MATERIAL FOR THIS TASK: Begin

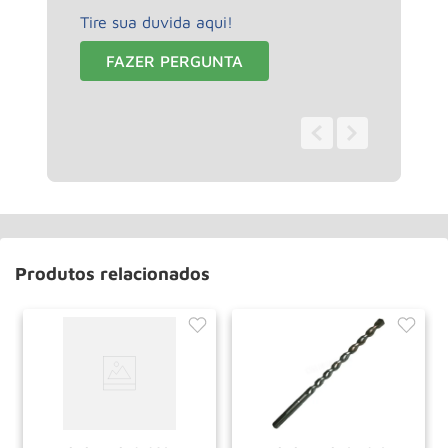
Tire sua duvida aqui!
FAZER PERGUNTA
0 - 0
de
0
Produtos relacionados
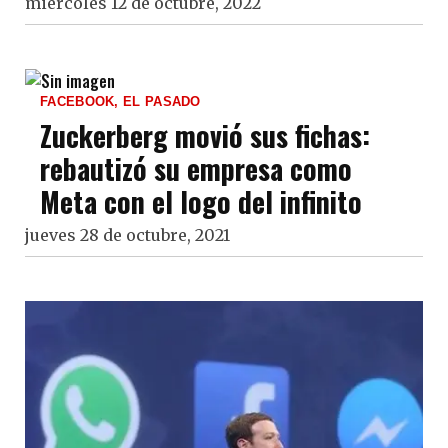
miércoles 12 de octubre, 2022
FACEBOOK, EL PASADO
Zuckerberg movió sus fichas:
rebautizó su empresa como
Meta con el logo del infinito
jueves 28 de octubre, 2021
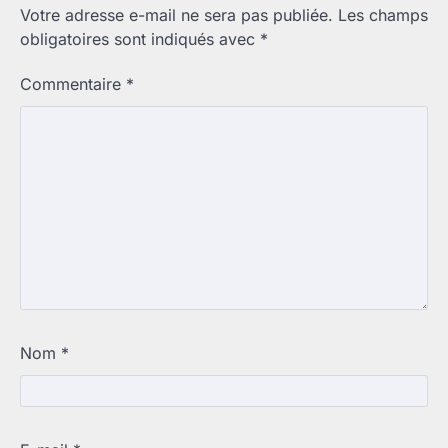
Votre adresse e-mail ne sera pas publiée.
Les champs
obligatoires sont indiqués avec
*
Commentaire
*
Nom
*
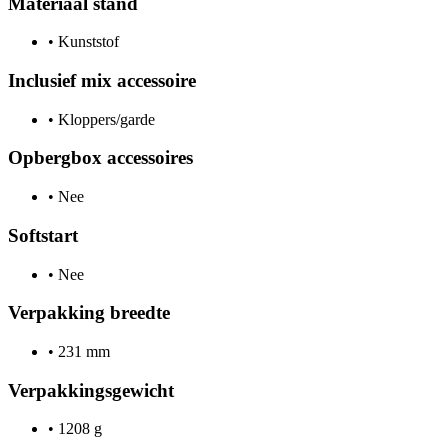
Materiaal stand
•
Kunststof
Inclusief mix accessoire
•
Kloppers/garde
Opbergbox accessoires
•
Nee
Softstart
•
Nee
Verpakking breedte
•
231 mm
Verpakkingsgewicht
•
1208 g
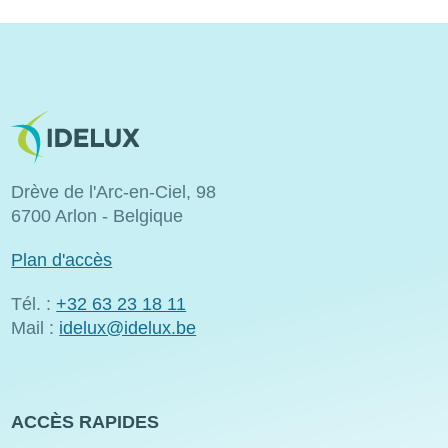
Image
Drève de l'Arc-en-Ciel, 98
6700 Arlon - Belgique
Plan d'accès
Tél. :
+32 63 23 18 11
Mail :
idelux@idelux.be
ACCÈS RAPIDES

MATERIAL FOR THIS TASK: End

- _PROBLEM_
Write out the data word for word. Any picture is to be skipped.

- _RESULT_
Tire sua duvida aqui!
FAZER PERGUNTA
0 - 0
de
0
Produtos relacionados
miércoles 12 de octubre, 2022
FACEBOOK, EL PASADO
Zuckerberg movió sus fichas:
rebautizó su empresa como
Meta con el logo del infinito
jueves 28 de octubre, 2021
Votre adresse e-mail ne sera pas publiée.
Les champs
obligatoires sont indiqués avec
*
Commentaire
*
Nom
*
Materiaal stand
•
Kunststof
Inclusief mix accessoire
•
Kloppers/garde
Opbergbox accessoires
•
Nee
Softstart
•
Nee
Verpakking breedte
•
231 mm
Verpakkingsgewicht
•
1208 g
Image
Drève de l'Arc-en-Ciel, 98
6700 Arlon - Belgique
Plan d'accès
Tél. :
+32 63 23 18 11
Mail :
idelux@idelux.be
ACCÈS RAPIDES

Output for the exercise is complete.